Metode ini berupaya untuk memprediksi kemungkinan seseorang melakukan jenis kesalahan tertentu di masa depan. Alat utama yang digunakan dalam peramalan adalah statistik dan riwayat kasus. Walaupun pendekatan ini tidak seefektif untuk setiap jenis kegiatan ilegal, telah terbukti valid untuk beberapa bidang, seperti perilaku narkoba.
Penelitian tindakan bertujuan untuk menemukan solusi praktis untuk perilaku tanpa hukum melalui wawasan para penegak hukum dan pejabat layanan sosial. Karena individu-individu ini memiliki pengalaman terkini dan relevan dengan pelaku, metode ini berupaya menggunakan kebijaksanaan ini untuk membangun kebijakan pencegahan yang positif.
Pendekatan ini berupaya memahami perilaku tanpa hukum dengan membandingkan aktivitas kriminal dari budaya yang berbeda.
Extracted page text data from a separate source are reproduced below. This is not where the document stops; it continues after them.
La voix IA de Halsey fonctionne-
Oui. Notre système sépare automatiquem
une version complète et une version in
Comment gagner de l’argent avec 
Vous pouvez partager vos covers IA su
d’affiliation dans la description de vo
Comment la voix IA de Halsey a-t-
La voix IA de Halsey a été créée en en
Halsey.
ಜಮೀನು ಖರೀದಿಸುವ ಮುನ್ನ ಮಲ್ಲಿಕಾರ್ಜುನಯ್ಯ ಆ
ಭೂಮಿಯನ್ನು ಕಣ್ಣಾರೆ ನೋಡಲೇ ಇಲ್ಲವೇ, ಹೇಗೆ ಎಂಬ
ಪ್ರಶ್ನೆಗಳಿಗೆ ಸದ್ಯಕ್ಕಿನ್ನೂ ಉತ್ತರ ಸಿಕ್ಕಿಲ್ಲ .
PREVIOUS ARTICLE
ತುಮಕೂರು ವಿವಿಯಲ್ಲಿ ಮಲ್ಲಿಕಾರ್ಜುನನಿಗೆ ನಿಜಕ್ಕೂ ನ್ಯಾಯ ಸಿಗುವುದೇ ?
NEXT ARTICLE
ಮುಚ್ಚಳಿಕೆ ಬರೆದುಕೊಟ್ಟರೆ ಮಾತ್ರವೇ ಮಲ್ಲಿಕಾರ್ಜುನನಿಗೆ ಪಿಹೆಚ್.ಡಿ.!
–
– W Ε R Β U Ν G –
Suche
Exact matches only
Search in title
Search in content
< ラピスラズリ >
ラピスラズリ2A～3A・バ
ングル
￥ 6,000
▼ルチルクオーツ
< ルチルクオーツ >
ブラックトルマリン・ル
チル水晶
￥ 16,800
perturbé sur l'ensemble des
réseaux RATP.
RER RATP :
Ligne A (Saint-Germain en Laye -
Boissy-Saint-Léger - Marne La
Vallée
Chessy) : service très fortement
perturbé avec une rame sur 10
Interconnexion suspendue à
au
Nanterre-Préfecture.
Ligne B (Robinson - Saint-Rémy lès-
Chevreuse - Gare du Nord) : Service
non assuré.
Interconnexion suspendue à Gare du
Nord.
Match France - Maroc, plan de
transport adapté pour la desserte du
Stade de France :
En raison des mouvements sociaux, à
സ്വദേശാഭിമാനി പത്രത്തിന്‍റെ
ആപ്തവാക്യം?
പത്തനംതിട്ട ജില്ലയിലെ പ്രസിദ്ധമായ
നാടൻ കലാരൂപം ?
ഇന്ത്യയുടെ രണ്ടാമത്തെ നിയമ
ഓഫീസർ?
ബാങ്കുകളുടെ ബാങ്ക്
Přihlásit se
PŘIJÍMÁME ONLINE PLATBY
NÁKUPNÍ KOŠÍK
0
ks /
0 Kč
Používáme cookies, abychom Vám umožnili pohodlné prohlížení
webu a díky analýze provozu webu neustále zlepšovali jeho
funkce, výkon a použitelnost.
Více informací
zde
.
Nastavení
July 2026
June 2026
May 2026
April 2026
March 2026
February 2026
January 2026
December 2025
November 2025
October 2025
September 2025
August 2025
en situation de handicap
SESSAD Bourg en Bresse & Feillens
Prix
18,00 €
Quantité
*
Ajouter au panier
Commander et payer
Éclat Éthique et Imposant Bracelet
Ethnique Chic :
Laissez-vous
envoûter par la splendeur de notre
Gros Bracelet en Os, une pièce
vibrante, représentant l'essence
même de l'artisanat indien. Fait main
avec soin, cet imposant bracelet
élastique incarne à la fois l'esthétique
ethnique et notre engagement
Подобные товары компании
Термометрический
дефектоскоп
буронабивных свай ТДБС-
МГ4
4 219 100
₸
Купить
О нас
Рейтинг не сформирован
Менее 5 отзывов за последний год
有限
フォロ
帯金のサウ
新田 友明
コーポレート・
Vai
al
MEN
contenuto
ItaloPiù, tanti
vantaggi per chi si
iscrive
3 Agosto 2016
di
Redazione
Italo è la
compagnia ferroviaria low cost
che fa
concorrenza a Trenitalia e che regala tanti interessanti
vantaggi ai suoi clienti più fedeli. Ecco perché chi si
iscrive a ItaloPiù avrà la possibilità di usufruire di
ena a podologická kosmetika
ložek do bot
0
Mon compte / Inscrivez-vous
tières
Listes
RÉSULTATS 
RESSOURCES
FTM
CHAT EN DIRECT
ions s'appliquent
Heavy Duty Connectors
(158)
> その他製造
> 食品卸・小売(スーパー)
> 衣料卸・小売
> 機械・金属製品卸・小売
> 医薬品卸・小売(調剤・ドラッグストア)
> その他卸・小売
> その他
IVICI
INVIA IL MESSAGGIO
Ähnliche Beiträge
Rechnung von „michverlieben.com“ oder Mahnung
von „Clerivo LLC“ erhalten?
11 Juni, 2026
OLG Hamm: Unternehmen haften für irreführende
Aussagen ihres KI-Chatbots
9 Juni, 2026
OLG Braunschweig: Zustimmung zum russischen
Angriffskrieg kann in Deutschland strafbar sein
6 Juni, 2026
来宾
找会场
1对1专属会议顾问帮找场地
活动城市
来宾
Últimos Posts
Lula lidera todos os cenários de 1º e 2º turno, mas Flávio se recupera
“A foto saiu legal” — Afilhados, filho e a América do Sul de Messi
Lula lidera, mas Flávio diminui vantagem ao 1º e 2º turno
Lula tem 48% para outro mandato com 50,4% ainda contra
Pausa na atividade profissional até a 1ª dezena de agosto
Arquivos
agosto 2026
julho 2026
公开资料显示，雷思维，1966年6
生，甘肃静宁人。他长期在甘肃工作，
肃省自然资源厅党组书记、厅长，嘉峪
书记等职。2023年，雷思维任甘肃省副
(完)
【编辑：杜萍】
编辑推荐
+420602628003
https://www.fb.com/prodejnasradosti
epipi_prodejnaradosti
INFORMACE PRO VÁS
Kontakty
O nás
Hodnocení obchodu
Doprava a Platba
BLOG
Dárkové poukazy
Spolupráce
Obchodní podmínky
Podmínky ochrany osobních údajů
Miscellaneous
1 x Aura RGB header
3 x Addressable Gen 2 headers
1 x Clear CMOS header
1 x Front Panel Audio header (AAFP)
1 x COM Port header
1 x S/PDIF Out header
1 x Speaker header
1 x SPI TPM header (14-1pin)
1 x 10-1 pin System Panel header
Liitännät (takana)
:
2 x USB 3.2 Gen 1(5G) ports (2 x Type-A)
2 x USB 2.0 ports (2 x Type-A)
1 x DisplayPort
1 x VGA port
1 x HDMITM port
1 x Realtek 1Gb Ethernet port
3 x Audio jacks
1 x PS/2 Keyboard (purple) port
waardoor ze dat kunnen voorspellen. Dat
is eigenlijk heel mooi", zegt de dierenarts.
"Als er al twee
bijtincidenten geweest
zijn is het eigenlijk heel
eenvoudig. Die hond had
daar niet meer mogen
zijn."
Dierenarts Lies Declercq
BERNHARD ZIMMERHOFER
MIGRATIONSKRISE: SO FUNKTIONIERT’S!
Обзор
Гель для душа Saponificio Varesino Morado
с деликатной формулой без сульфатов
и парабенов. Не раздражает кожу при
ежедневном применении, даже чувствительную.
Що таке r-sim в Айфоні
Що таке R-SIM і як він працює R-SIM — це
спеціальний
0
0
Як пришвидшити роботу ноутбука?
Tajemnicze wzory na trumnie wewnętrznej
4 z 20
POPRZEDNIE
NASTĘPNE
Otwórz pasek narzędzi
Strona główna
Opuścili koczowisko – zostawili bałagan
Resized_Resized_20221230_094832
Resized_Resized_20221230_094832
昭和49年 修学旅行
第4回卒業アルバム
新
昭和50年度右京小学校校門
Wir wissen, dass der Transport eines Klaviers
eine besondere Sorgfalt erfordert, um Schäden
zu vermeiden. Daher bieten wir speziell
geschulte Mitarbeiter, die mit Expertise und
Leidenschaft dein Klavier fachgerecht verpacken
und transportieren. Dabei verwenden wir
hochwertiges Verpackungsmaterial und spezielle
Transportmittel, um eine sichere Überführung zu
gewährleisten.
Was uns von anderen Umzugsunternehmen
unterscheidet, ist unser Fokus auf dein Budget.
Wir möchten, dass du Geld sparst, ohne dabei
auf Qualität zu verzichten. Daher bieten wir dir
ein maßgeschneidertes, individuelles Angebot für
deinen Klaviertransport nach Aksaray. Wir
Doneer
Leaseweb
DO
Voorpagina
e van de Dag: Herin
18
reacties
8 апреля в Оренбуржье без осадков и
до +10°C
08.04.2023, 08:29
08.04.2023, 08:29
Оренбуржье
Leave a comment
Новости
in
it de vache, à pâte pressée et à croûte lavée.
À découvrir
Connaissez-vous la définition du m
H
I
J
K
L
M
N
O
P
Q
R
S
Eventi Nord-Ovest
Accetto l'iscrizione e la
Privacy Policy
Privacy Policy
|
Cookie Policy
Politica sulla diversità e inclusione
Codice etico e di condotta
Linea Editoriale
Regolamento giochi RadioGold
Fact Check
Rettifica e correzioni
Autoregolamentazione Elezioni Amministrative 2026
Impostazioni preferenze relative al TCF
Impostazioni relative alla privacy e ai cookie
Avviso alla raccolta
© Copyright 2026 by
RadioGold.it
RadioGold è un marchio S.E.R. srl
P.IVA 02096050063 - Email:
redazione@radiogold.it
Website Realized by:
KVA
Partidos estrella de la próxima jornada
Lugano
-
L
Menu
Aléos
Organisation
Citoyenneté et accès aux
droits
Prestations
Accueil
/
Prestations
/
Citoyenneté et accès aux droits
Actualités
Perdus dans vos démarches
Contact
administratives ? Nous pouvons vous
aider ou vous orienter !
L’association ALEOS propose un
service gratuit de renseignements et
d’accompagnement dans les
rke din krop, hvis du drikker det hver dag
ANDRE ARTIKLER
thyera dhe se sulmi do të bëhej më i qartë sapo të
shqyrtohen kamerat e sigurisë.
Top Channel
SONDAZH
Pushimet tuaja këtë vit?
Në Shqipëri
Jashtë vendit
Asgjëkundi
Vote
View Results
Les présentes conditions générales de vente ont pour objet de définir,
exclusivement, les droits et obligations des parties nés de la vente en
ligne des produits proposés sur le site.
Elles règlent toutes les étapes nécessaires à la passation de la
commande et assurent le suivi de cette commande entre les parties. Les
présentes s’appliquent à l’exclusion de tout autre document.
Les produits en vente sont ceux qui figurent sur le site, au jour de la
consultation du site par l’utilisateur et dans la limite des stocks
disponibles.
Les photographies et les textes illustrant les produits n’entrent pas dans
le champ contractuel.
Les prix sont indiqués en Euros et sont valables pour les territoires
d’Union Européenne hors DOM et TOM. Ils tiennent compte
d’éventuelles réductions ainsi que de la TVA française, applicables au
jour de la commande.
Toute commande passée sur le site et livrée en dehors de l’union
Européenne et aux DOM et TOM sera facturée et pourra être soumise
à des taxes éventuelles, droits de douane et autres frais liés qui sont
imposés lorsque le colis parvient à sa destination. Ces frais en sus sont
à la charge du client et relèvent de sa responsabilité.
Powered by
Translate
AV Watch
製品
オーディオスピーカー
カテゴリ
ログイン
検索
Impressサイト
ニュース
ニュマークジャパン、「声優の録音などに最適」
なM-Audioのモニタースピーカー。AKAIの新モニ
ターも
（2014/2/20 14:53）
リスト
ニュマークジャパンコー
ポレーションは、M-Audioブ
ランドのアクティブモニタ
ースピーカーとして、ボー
Misalnya, kegiatan ilegal pemuda Philadelphia mungkin dibandingkan dengan kegiatan pemuda New York. Para pendukung metode ini percaya perbandingan akan menyoroti perbedaan yang mungkin dijelaskan oleh perbedaan dalam dua budaya.
"Yang sesat dan konformis ... adalah makhluk dari budaya yang sama, penemuan dari imajinasi yang sama," kata sosiolog Kai Erickson. Oleh karena itu, pengaruh kriminologi adalah bidang studi yang sangat penting untuk membantu masyarakat memahami apa yang menyebabkan seseorang menyimpang dari hukum dan berperilaku kriminal. Tidak diragukan lagi, kriminologi dan kepolisian adalah mitra penting dalam menjaga komunitas yang damai.